= Saved entries =
* * *

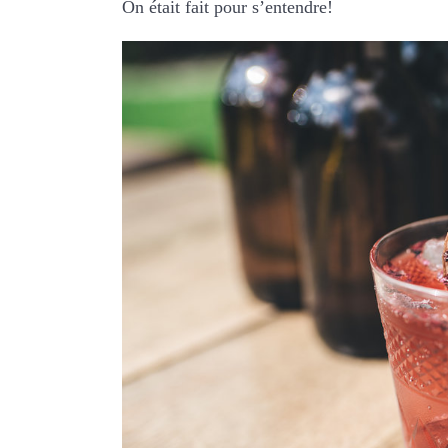
On était fait pour s’entendre!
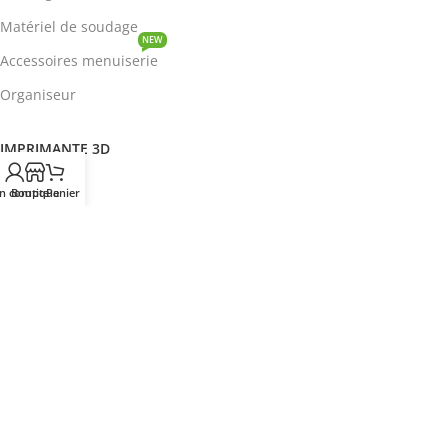
Matériel de soudage
NEW
Accessoires menuiserie
Organiseur
IMPRIMANTE 3D
ROBOTIQUE
n compte
Boutique
Panier
PROTOTYPAGE
COMPOSANT
HOT
CIRCUITS INTEGRES
ENERGIE
NEW
Disjoncteur
DEVENIR REVENDEUR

* * *

= Task statement =
None of the lines before the one containing "PROTOTYPAGE" belong in the answer; reproduce that line and all later lines of the records exactly.

= Written solution =
PROTOTYPAGE
COMPOSANT
HOT
CIRCUITS INTEGRES
ENERGIE
NEW
Disjoncteur
DEVENIR REVENDEUR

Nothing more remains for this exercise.